Apr 30, 2026 · 5 min read

How to Run Qwen 3.6 Locally — Ollama, LM Studio & vLLM (2026)

Qwen 3.6-35B-A3B is one of the most capable models you can run on consumer hardware right now. It scores 73.4% on SWE-bench Verified — on par with frontier API models — yet it runs on a MacBook Pro or a single GPU thanks to its Mixture-of-Experts architecture: 35 billion total parameters, but only 3 billion active at inference time.

Update (April 23, 2026): Alibaba released Qwen 3.6-27B, a 27B dense model that runs on a Mac with 22GB VRAM. See our 27B local setup guide for hardware requirements and Ollama/vLLM setup.

It’s Apache 2.0 licensed, supports 262K context (extensible to 1M via YaRN), handles vision (image + video), and has thinking mode enabled by default. Simon Willison has been running it on his M5 MacBook via LM Studio. There’s no reason you can’t do the same.

This guide covers three ways to get it running: Ollama (fastest setup), LM Studio (GUI), and vLLM (production serving). For a deeper look at the model itself, see our Qwen 3.6-35B-A3B complete guide.

Hardware Requirements

You don’t need a data center.
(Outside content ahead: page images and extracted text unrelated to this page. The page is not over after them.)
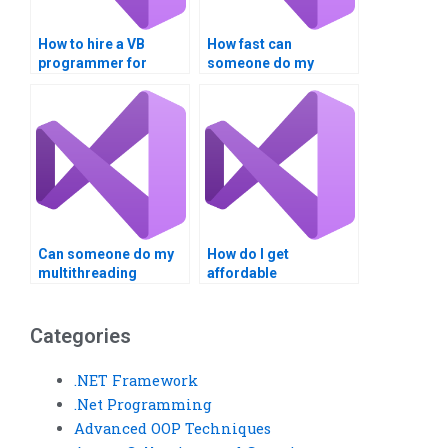
How to hire a VB
How fast can
programmer for
someone do my
assignments?
multithreading
assignment?
Can someone do my
How do I get
multithreading
affordable
assignment for a fee?
multithreading
assignment help?
Categories
.NET Framework
.Net Programming
Advanced OOP Techniques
The MoE architecture keeps memory usage surprisingly low.

Tier	Hardware	Quantization	Experience
Minimum	16GB RAM (M-series Mac) or 16GB VRAM GPU	Q3_K_S (~14GB)	Usable, some quality loss. Short context only.
Recommended	24GB+ RAM (Mac) or 24GB VRAM GPU (RTX 3090/4090)	Q4_K_S (~21GB)	Good quality, solid speed. Best bang for buck.
Ideal	32GB+ RAM (Mac) or 48GB+ VRAM	Q4_K_M (~24GB) or higher	Near-full quality, long context, fast inference.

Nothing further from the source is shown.